### Work to be completed
Pick out each line of the records that includes the string "nossos", and copy it.

[Extracted page text data]

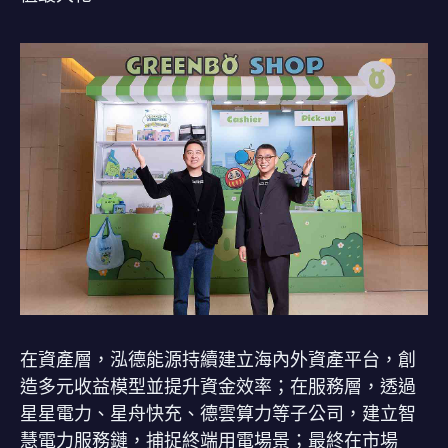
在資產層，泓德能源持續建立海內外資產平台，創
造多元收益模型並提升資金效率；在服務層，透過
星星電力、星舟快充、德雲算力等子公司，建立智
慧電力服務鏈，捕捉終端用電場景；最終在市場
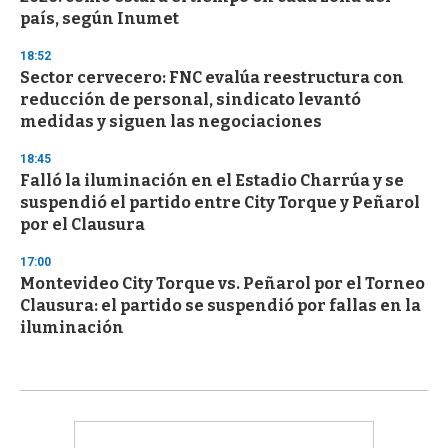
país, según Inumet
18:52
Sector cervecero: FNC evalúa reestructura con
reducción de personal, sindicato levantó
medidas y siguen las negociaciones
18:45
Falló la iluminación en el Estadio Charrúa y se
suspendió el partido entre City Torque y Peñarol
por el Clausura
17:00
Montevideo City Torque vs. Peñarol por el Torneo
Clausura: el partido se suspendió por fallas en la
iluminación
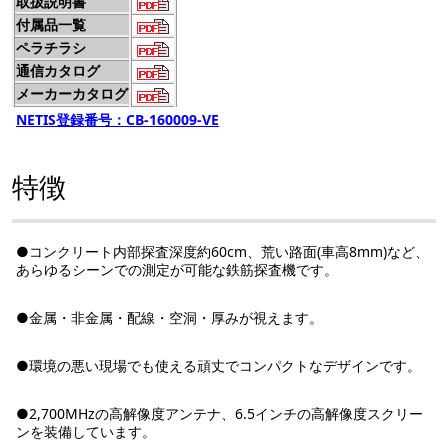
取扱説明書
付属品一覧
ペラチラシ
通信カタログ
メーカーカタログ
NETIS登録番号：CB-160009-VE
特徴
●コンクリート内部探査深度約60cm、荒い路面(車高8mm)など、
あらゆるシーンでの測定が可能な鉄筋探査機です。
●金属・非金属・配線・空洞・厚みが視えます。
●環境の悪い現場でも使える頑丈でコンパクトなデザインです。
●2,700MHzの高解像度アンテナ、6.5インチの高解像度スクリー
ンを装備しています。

...

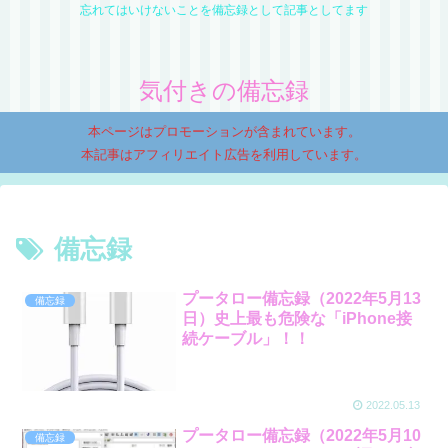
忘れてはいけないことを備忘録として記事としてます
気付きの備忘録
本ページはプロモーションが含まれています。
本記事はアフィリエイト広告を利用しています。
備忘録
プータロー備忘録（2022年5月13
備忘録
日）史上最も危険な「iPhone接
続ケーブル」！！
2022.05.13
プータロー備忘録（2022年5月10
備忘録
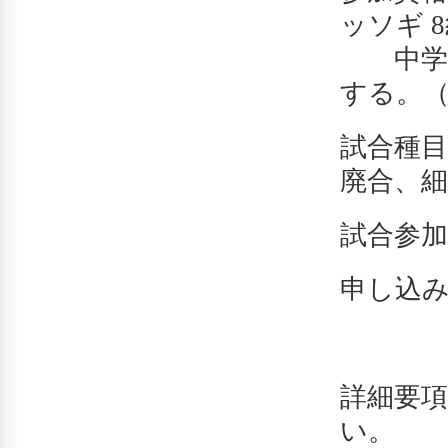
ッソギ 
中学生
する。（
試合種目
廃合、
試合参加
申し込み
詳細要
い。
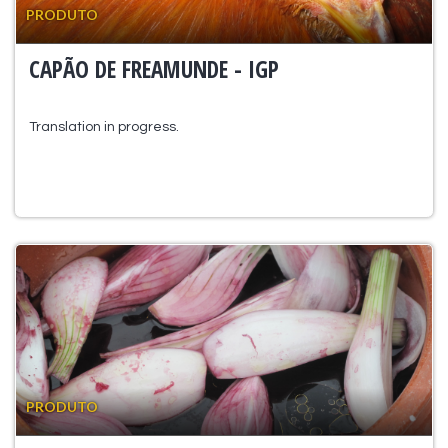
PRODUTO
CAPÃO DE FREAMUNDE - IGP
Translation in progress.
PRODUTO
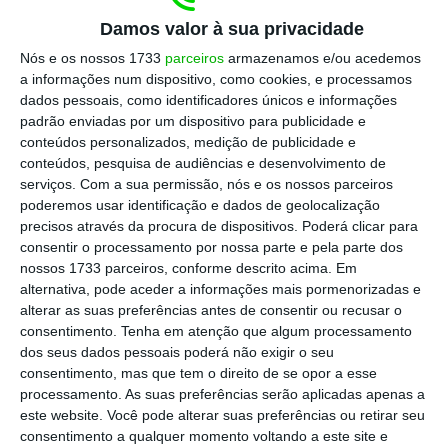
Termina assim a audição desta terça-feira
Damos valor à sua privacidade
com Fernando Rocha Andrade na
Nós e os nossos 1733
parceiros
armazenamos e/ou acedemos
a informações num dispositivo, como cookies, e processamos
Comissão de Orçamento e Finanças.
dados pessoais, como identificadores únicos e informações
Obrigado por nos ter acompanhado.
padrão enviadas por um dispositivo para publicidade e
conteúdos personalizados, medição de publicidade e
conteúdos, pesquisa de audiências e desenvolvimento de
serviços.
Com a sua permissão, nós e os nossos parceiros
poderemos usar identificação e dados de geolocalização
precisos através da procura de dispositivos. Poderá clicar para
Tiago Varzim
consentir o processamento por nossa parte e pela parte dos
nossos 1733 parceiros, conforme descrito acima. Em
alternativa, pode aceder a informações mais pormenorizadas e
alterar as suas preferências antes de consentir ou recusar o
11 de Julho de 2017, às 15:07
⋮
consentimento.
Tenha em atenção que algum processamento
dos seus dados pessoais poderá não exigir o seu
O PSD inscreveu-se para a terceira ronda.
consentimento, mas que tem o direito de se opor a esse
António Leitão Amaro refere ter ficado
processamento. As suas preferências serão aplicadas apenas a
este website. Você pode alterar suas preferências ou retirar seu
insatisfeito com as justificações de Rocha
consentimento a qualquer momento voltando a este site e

--

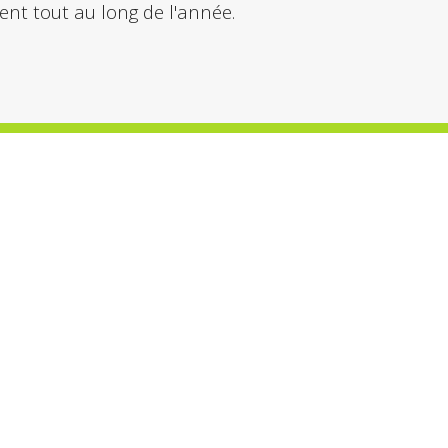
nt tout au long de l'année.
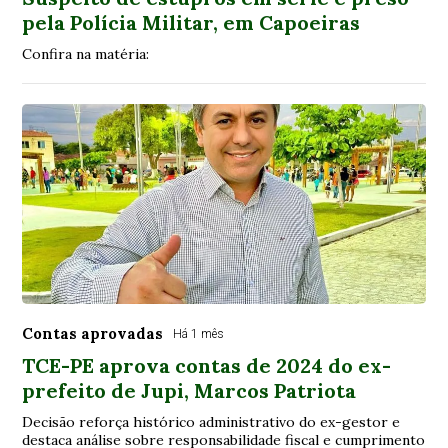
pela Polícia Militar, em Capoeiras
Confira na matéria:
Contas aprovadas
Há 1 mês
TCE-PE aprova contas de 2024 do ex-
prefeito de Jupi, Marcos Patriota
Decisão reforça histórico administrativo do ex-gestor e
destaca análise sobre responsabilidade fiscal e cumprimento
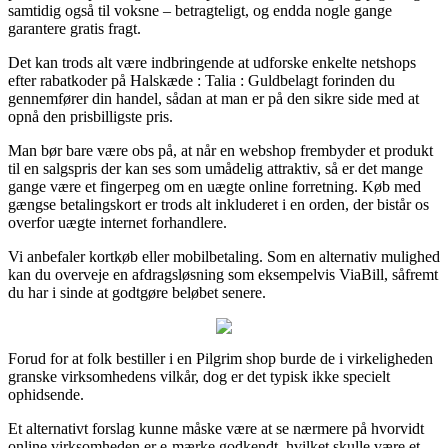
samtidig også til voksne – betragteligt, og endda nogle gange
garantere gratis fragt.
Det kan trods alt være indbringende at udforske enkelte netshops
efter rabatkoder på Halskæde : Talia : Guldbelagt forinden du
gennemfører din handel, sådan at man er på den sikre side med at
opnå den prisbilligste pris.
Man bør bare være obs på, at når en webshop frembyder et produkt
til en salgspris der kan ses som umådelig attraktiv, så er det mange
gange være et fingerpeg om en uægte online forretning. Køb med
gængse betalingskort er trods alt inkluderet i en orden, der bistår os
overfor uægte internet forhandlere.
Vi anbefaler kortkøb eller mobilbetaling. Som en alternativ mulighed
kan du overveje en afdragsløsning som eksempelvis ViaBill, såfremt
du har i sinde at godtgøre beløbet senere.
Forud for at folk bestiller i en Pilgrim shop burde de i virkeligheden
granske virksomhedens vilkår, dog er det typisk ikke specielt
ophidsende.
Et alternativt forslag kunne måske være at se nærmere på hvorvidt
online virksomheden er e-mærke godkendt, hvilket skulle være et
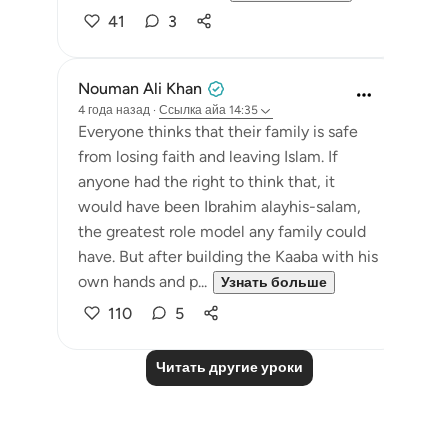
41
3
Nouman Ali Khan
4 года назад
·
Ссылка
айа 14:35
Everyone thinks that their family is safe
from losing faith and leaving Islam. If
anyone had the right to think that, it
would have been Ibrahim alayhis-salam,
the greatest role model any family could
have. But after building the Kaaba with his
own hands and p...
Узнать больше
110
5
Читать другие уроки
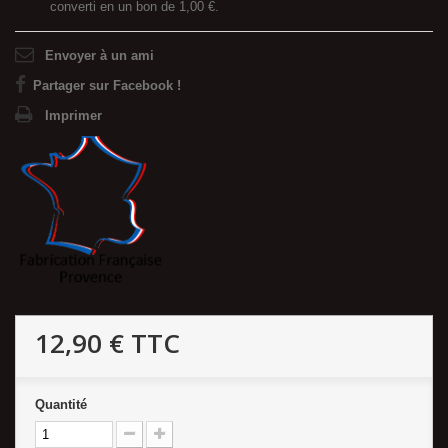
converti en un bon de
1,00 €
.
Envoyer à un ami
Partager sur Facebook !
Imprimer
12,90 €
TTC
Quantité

### Output of the exercise
Nós e os nossos 1733
Com a sua permissão, nós e os nossos parceiros
nossos 1733 parceiros, conforme descrito acima. Em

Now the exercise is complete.